| name | semantic-code-search |
| description | Semantic code search using vector embeddings. Find functions/classes by meaning, not exact text. Use when exploring codebases or when grep doesn't find what you need. |
| allowed-tools | Bash, Read, Grep |
Semantic Code Search
Semantic code search tool that uses vector embeddings to find functions, classes, and variables by meaning rather than exact text matching. Provides 10x faster code discovery compared to traditional text-based searching.
When to Use
Use proactively when:
- User asks "how do I..." or "where is the code that..."
- Looking for functions by purpose (e.g., "authentication", "database queries", "webhook handling")
- Traditional grep fails to find relevant code
- Exploring unfamiliar codebases
- Need to find similar patterns or implementations
- User wants to discover reusable code
Prerequisites
The skill requires:
- Docker and Docker Compose installed
- OpenAI API key (for generating embeddings)
- Codebase indexed (done during install.sh or manually)
Check if installed:
docker ps | grep semantic-code-search
If not running:
cd .claude/skills/semantic-code-search && docker-compose up -d
Primary Commands
Search Semantically
# Find authentication code
docker exec code-search-cli code-search find "user authentication login verification"
# Find webhook handlers
docker exec code-search-cli code-search find "handle incoming webhook messages"
# Find database operations
docker exec code-search-cli code-search find "save data to PostgreSQL database"
# Find API endpoints
docker exec code-search-cli code-search find "HTTP request routing webhooks"
# More results (default is 5)
docker exec code-search-cli code-search find "async processing" --limit 10
View Statistics
docker exec code-search-cli code-search stats
Re-index After Code Changes
# Re-index entire codebase (clears old index)

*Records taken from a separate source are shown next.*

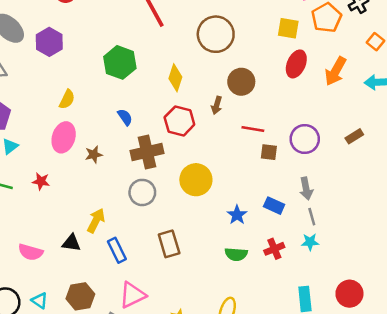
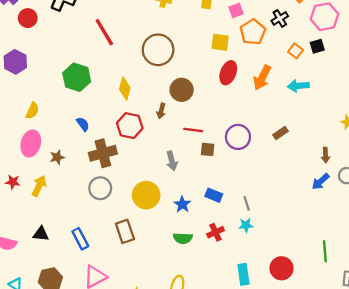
yellow circle: (196, 180) -> (146, 195), moved
gray arrow: (306, 189) -> (172, 161), moved
yellow arrow: (96, 221) -> (39, 186), moved

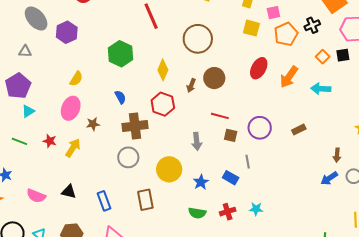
yellow square: (220, 42) -> (251, 28), moved
brown arrow: (161, 111) -> (191, 85), moved
gray line: (247, 203) -> (248, 162), moved

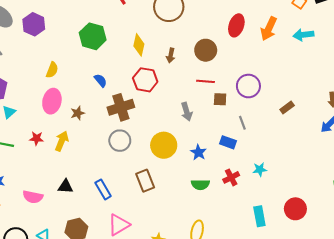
brown circle: (214, 78) -> (206, 50), moved
brown rectangle: (299, 129) -> (287, 108), moved

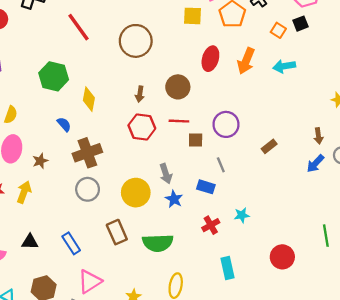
yellow diamond: (139, 45) -> (89, 99), moved
red hexagon: (145, 80) -> (142, 127), moved
gray arrow: (187, 112) -> (166, 174), moved
green semicircle: (200, 185) -> (158, 243), moved, size x1.5
cyan rectangle: (259, 216) -> (228, 268), moved

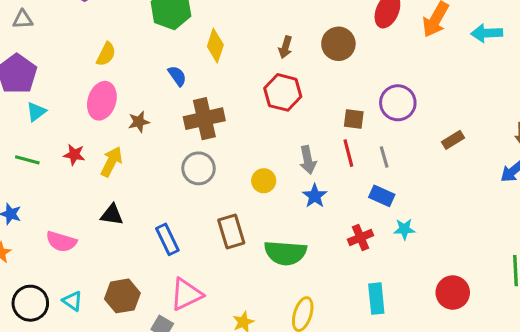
red line: (179, 121) -> (348, 153), moved, turned 66
blue rectangle: (206, 187) -> (382, 196), moved
yellow circle: (136, 193) -> (264, 181), size x0.6
black triangle: (30, 242) -> (112, 215), moved

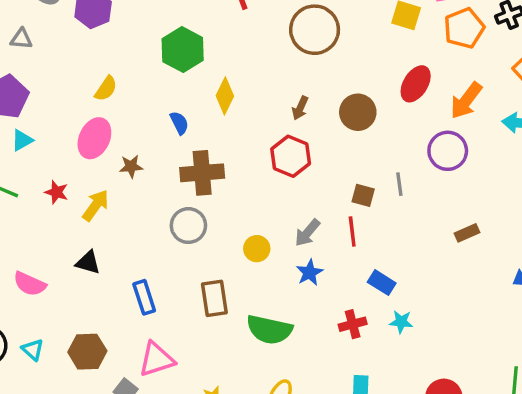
purple circle: (398, 103) -> (448, 151), moved
gray line: (384, 157) -> (399, 184), moved
gray arrow: (308, 160) -> (307, 233), turned 44

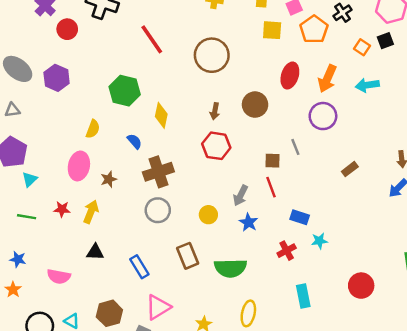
yellow semicircle: (106, 89) -> (93, 129), moved

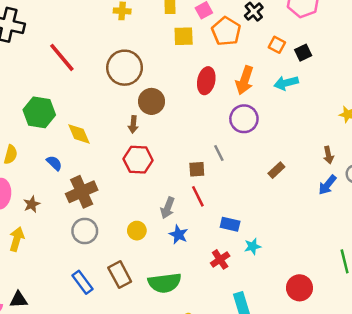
black square: (385, 41) -> (303, 53), moved
brown circle: (255, 105) -> (152, 101), moved
yellow diamond: (161, 115) -> (79, 134), turned -30
black triangle: (95, 252) -> (19, 300), moved
blue rectangle: (139, 267) -> (83, 282), moved

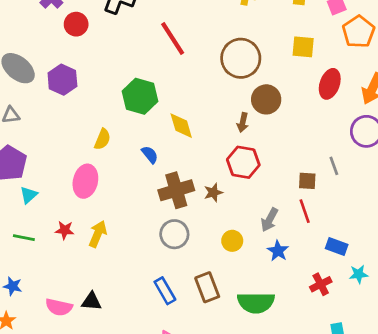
yellow square: (184, 36) -> (303, 47), moved
brown star: (32, 204) -> (213, 192), moved

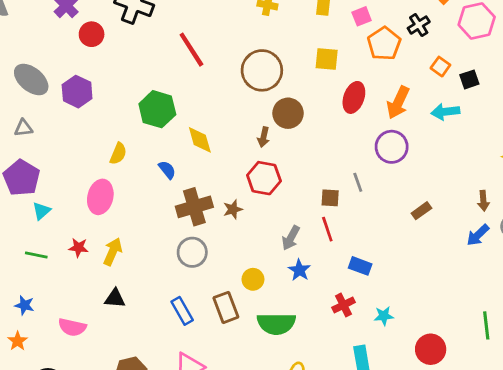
yellow circle: (232, 241) -> (253, 279), moved
cyan star: (359, 274) -> (384, 316), moved
black triangle: (91, 301) -> (115, 298), moved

docker exec code-search-cli code-search index /workspace --clear
# Index without clearing
docker exec code-search-cli code-search index /workspace
How It Works
- AST Parsing: Extracts all Python functions and classes with signatures and docstrings
- OpenAI Embeddings: Generates 1536-dimensional vectors using text-embedding-3-small model
- pgvector: Stores vectors in PostgreSQL with vector similarity extension
- Cosine Similarity: Finds semantically similar code using IVFFlat index (<1s response time)
Architecture
- Database: PostgreSQL 16 with pgvector extension on port 5433
- CLI: Python 3.11 with AST parsing for accurate code extraction
- Container: code-search-cli with mounted project root at /workspace
- Storage: Persistent postgres-data volume for embeddings
Example Workflows
Finding Authentication Code
docker exec code-search-cli code-search find "user authentication login verification" --limit 10
Expected output:
Found 3 results:
1. authenticate_user (score: 0.91)
File: api/auth/handlers.py
Type: function
Signature: def authenticate_user(username: str, password: str) -> bool
Docstring: Verify user credentials against database
2. verify_token (score: 0.85)
File: api/auth/jwt.py
Type: function
Signature: def verify_token(token: str) -> dict
Finding Similar Functions
# User wants to implement something similar to an existing function
docker exec code-search-cli code-search find "process webhook payload validate signature"
After Major Code Changes
# Re-index to include new code
docker exec code-search-cli code-search index /workspace --clear
# Verify index updated
docker exec code-search-cli code-search stats
Integration with Claude Code
When a user asks questions like:
- "Where do we handle webhooks?"
- "How do we authenticate users?"
- "Is there code for sending emails?"
Workflow:
- Use semantic-code-search to search semantically
- Read the relevant files found
- Provide the user with file paths and line numbers
# User: "Where do we handle Twilio webhooks?"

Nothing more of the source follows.